However, with last Friday's surrender of higher than high expectations by this Cubs fan, I am really starting to enjoy the pennant race now. It isn't the same pure unbridled joy of last year, but it is at least enjoyable to watch the Cubs again.
All that said, since I wrote on Tuesday, the Cubs have pulled off another two incredible wins. On Wednesday, Corey Patterson hit two home runs, to win a game started by Matt Clement. The final score was 3-2, and the game lasted 12 innings... but credit needs to go the goateed one who kept the game close. All that said, I still believe that we should refer to Wednesday's game as "The C-Pat game."
On Wednesday, the Cubs got Long Ball Happy again, and did in Oliver Perez and the Bucs 13-5. It marked another Cubs sweep, and also included Sammy's 8th Grand Slam of his career, as well as another solo shot.
The Cubs now have 4 guys with 30+ home runs, and C-Pat has 23 to go with his 30 steals.
Greg Maddux: Deity I want to finish up this brief post by revisiting a graph I have been running off and on all year for the Professor.
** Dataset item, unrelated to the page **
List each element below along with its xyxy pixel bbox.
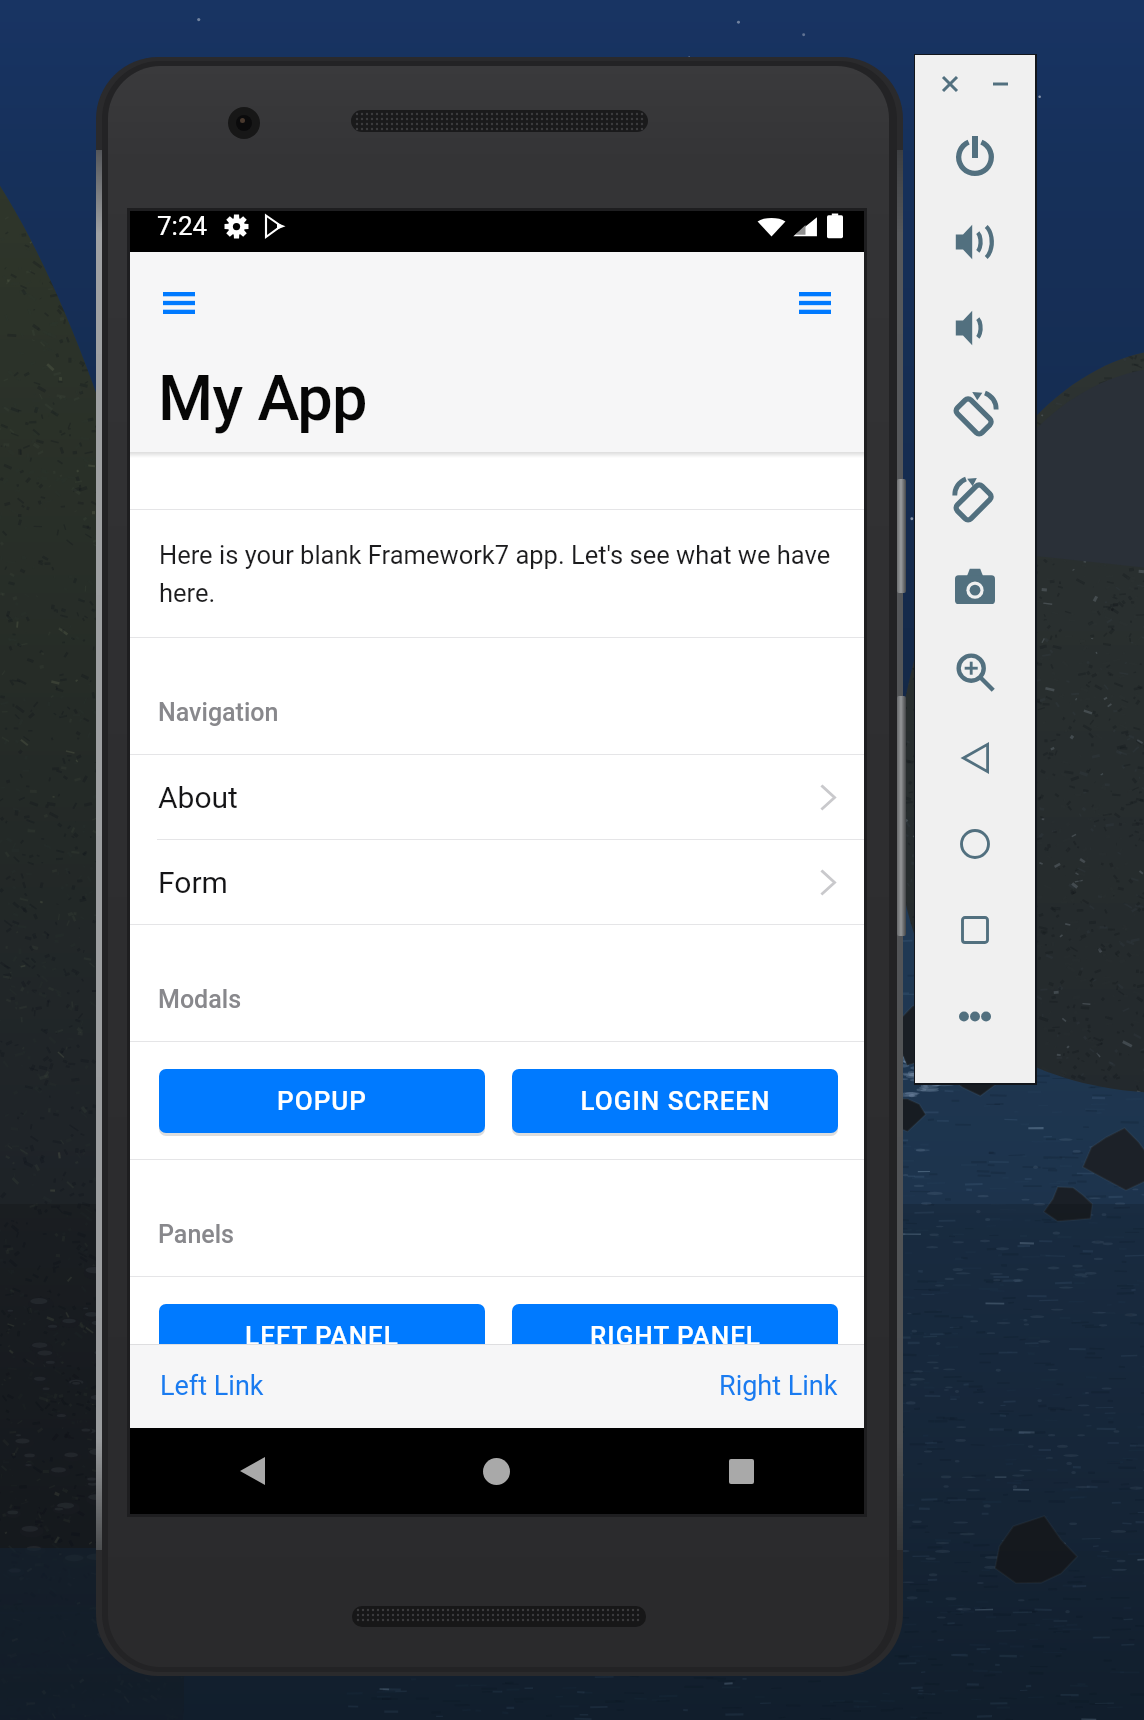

I will begin by telling the whole world how horrible Airimba Wireless is. My apartment complex is supposed to have Airimba Wirless, so that I can access the internet etc from my new apartment. Its been over three weeks now, and I still can't log on... anybody else want to chime in. I'm thinking of starting an Airimba bashing webpage.
OK, I got that out of my system. I never realized just how much I needed the internet at my apartment until the past three weeks. I can't even check my email, much less make use of my Total Access subscription to watch/listen to Cubs games, or update this page. I am currently working in the computer lab, and probably won't have time again till this Saturday.
I went home last weekend, specifically to make it to a Cubs game. I bought tickets about two months ago to the only September Friday afternoon homegame of the year, and thus got to watch my first game of the year that didn't involve standing in line at Wrigley when the ticket office opened, and standing throughout the game.
As my extraordinary luck would have it, Friday's game turned into a doubleheader thanks to Hurricane Frances, which sent the Marlins on a long road trip.
The first game was the most frustrating game I have seen all year, in person, or on TV, or on the radio, or on the internet (that covers about 100 of the 130 played so far... which is low by my standards.) Carl Pavano shut down the Cubs, making their bats look impotent, and their fielding appear atrocious. Ramon Martinez, who started in place of Aramis Ramirez for some unknown reason committed two consecutive errors in the third inning, allowing two unearned runs. Sammy Sosa made an error in the fourth, that didn't lead to a run being scored, but set the tone for the 6th inning.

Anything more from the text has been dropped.